No, the saddest part had been having to describe the execution of a soldier from the 39th Regiment. The garrison private had discharged his piece at a sergeant. No one seemed to know why: the soldier’s jaw had been broken when he was being subdued and he could not read or write a reason.

The sergeant was unharmed but the sentence was still death by firing squad. This had puzzled the Patterer; being shot to death was an unusual punishment – here soldiers guilty of capital crimes were usually hanged, like civilians.

The condemned man’s company had paraded to witness the killing. The six brothers-in-arms chosen by ballot could not miss as they faced him at dawn on the green sward at Lieutenant Dawes’ Point. They stood within the effective accurate range of their Brown Bess muskets – fifty yards – and the orders rang out: ‘Load!’ and ‘Present!’ With the erratic Brown Bess there was no order in the manual of arms for ‘Aim!’ In battle its effectiveness relied on devastating rolling volleys.

Perhaps the prisoner had had time, before he was blindfolded, to take a last look across Sydney Cove towards the sea that had carried him to this foreign fate. He certainly would have seen the open coffin beside the freshly dug grave at his feet.
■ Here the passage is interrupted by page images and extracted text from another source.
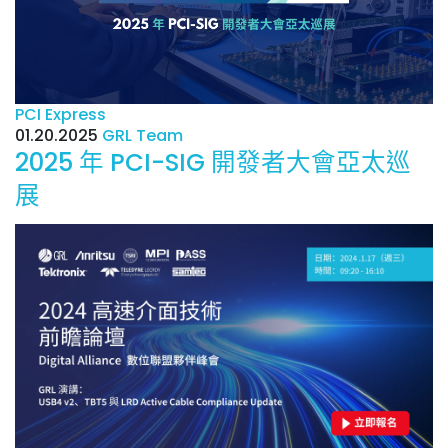
PCI Express
01.20.2025
GRL Team
2025 年 PCI-SIG 開發者大會亞太巡
展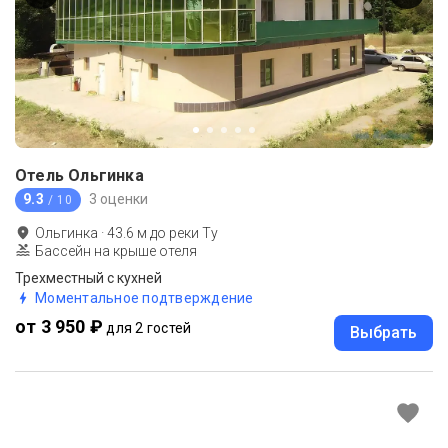
Отель Ольгинка
9.3
3 оценки
/ 10
Ольгинка
·
43.6
м до
реки Ту
Бассейн на крыше отеля
Трехместный с кухней
Моментальное подтверждение
от 3 950 ₽
для 2 гостей
Выбрать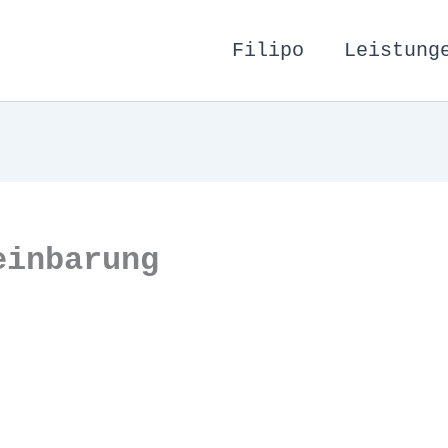
Filipo
Leistung
einbarung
He had struggled and made strangled cries until the last order came: ‘Fire!’

The band played the soldiers back to barracks in the heart of town. The fifes and drums were part of the rules of punishment. But then some bitter comrades began to chant their own version of an old ballad:

Let me have length

and breadth enough,

And under my head a sod;

That they may say

When I am dead,

A sojer’s gone to God.

‘Pick it up. Close up. Shut up!’ shouted a sergeant. ‘Or yer backs get scratched!’ By which he meant flogged.

The men fell silent. Their thoughts turned to another ritual, to come after the evening stew. It was called ‘settlement’, at which the dead man’s possessions would be auctioned, including his woman, if she agreed. But perhaps no one wanted her, in which case she might have to cook, sew or launder (at a penny a pound weight, dry) for single men. Or become a prostitute. There were few options for a camp follower without her soldier. The proceeds of the auction would never amount to much for either messmates or ‘widow’.

The Patterer’s thoughts had been otherwise as he left the killing field. Beyond his stark memory of the savagery of the shooting, he was still naggingly puzzled by the odd method of dispatch. This had not faded completely, even as the echoes of the musket fire and of the carpenter nailing down the coffin lid had died away.